:: Task instructions ::
Set down every record below exactly as it stands, with the pictures omitted.

:: Input data ::
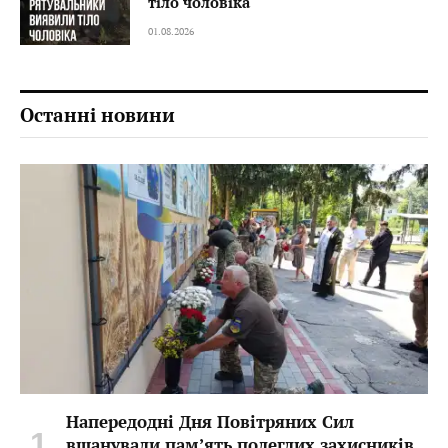
тіло чоловіка
01.08.2026
Останні новини
Напередодні Дня Повітряних Сил
вшанували пам’ять полеглих захисників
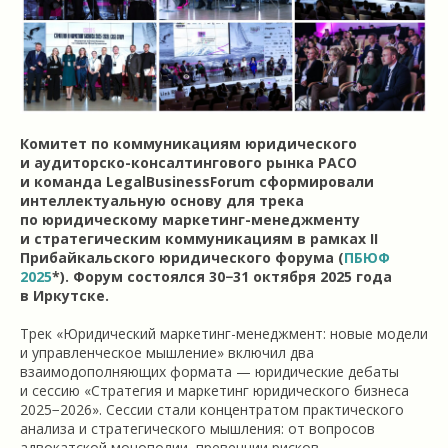
Комитет по коммуникациям юридического
и аудиторско-консалтингового рынка РАСО
и команда LegalBusinessForum сформировали
интеллектуальную основу для трека
по юридическому маркетинг-менеджменту
и стратегическим коммуникациям в рамках II
Прибайкальского юридического форума (
ПБЮФ
2025
*). Форум состоялся 30−31 октября 2025 года
в Иркутске.
Трек «Юридический маркетинг-менеджмент: новые модели
и управленческое мышление» включил два
взаимодополняющих формата — юридические дебаты
и сессию «Стратегия и маркетинг юридического бизнеса
2025−2026». Сессии стали концентратом практического
анализа и стратегического мышления: от вопросов
адвокатской монополии, превенции рисков,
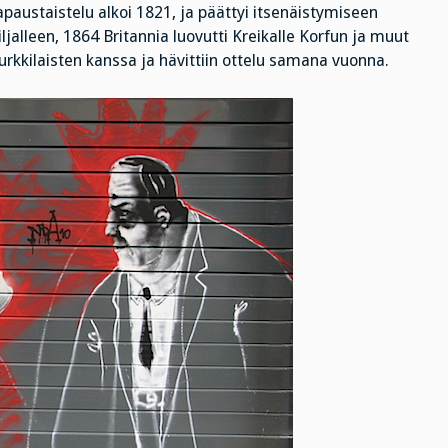
apaustaistelu alkoi 1821, ja päättyi itsenäistymiseen
ljalleen, 1864 Britannia luovutti Kreikalle Korfun ja muut
urkkilaisten kanssa ja hävittiin ottelu samana vuonna.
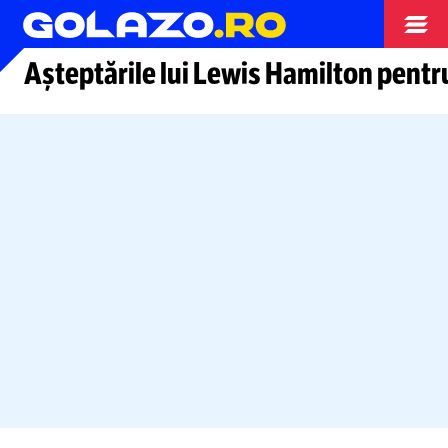
Moto GP
Așteptările lui Lewis Hamilton pent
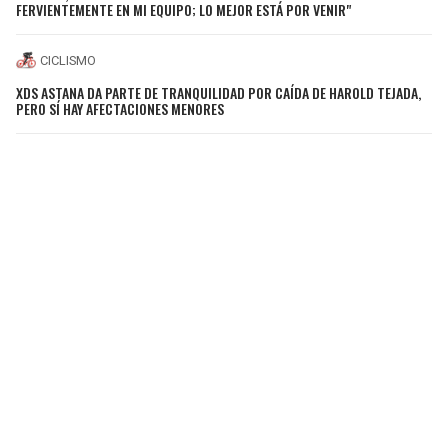
FERVIENTEMENTE EN MI EQUIPO; LO MEJOR ESTÁ POR VENIR"
CICLISMO
XDS ASTANA DA PARTE DE TRANQUILIDAD POR CAÍDA DE HAROLD TEJADA,
PERO SÍ HAY AFECTACIONES MENORES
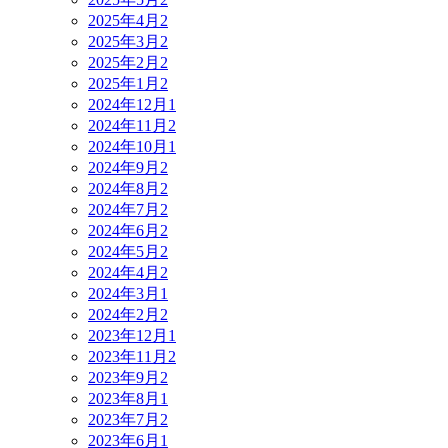
2025年4月
2
2025年3月
2
2025年2月
2
2025年1月
2
2024年12月
1
2024年11月
2
2024年10月
1
2024年9月
2
2024年8月
2
2024年7月
2
2024年6月
2
2024年5月
2
2024年4月
2
2024年3月
1
2024年2月
2
2023年12月
1
2023年11月
2
2023年9月
2
2023年8月
1
2023年7月
2
2023年6月
1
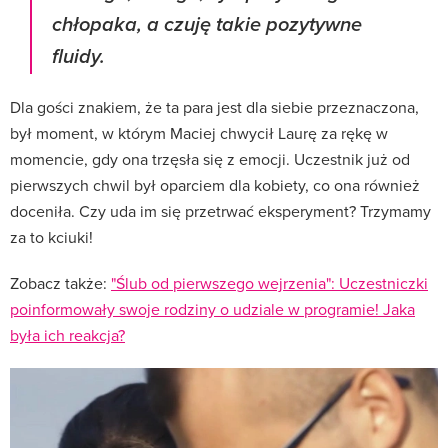
chłopaka, a czuję takie pozytywne
fluidy.
Dla gości znakiem, że ta para jest dla siebie przeznaczona,
był moment, w którym Maciej chwycił Laurę za rękę w
momencie, gdy ona trzęsła się z emocji. Uczestnik już od
pierwszych chwil był oparciem dla kobiety, co ona również
doceniła. Czy uda im się przetrwać eksperyment? Trzymamy
za to kciuki!
Zobacz także:
"Ślub od pierwszego wejrzenia": Uczestniczki
poinformowały swoje rodziny o udziale w programie! Jaka
była ich reakcja?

:: Result ::
тіло чоловіка
01.08.2026
Останні новини
Напередодні Дня Повітряних Сил
вшанували пам’ять полеглих захисників
Комитет по коммуникациям юридического
и аудиторско-консалтингового рынка РАСО
и команда LegalBusinessForum сформировали
интеллектуальную основу для трека
по юридическому маркетинг-менеджменту
и стратегическим коммуникациям в рамках II
Прибайкальского юридического форума (
ПБЮФ
2025
*). Форум состоялся 30−31 октября 2025 года
в Иркутске.
Трек «Юридический маркетинг-менеджмент: новые модели
и управленческое мышление» включил два
взаимодополняющих формата — юридические дебаты
и сессию «Стратегия и маркетинг юридического бизнеса
2025−2026». Сессии стали концентратом практического
анализа и стратегического мышления: от вопросов
адвокатской монополии, превенции рисков,
apaustaistelu alkoi 1821, ja päättyi itsenäistymiseen
ljalleen, 1864 Britannia luovutti Kreikalle Korfun ja muut
urkkilaisten kanssa ja hävittiin ottelu samana vuonna.
Moto GP
Așteptările lui Lewis Hamilton pent
FERVIENTEMENTE EN MI EQUIPO; LO MEJOR ESTÁ POR VENIR"
CICLISMO
XDS ASTANA DA PARTE DE TRANQUILIDAD POR CAÍDA DE HAROLD TEJADA,
PERO SÍ HAY AFECTACIONES MENORES
2025年4月
2
2025年3月
2
2025年2月
2
2025年1月
2
2024年12月
1
2024年11月
2
2024年10月
1
2024年9月
2
2024年8月
2
2024年7月
2
2024年6月
2
2024年5月
2
2024年4月
2
2024年3月
1
2024年2月
2
2023年12月
1
2023年11月
2
2023年9月
2
2023年8月
1
2023年7月
2
2023年6月
1
chłopaka, a czuję takie pozytywne
fluidy.
Dla gości znakiem, że ta para jest dla siebie przeznaczona,
był moment, w którym Maciej chwycił Laurę za rękę w
momencie, gdy ona trzęsła się z emocji. Uczestnik już od
pierwszych chwil był oparciem dla kobiety, co ona również
doceniła. Czy uda im się przetrwać eksperyment? Trzymamy
za to kciuki!
Zobacz także:
"Ślub od pierwszego wejrzenia": Uczestniczki
poinformowały swoje rodziny o udziale w programie! Jaka
była ich reakcja?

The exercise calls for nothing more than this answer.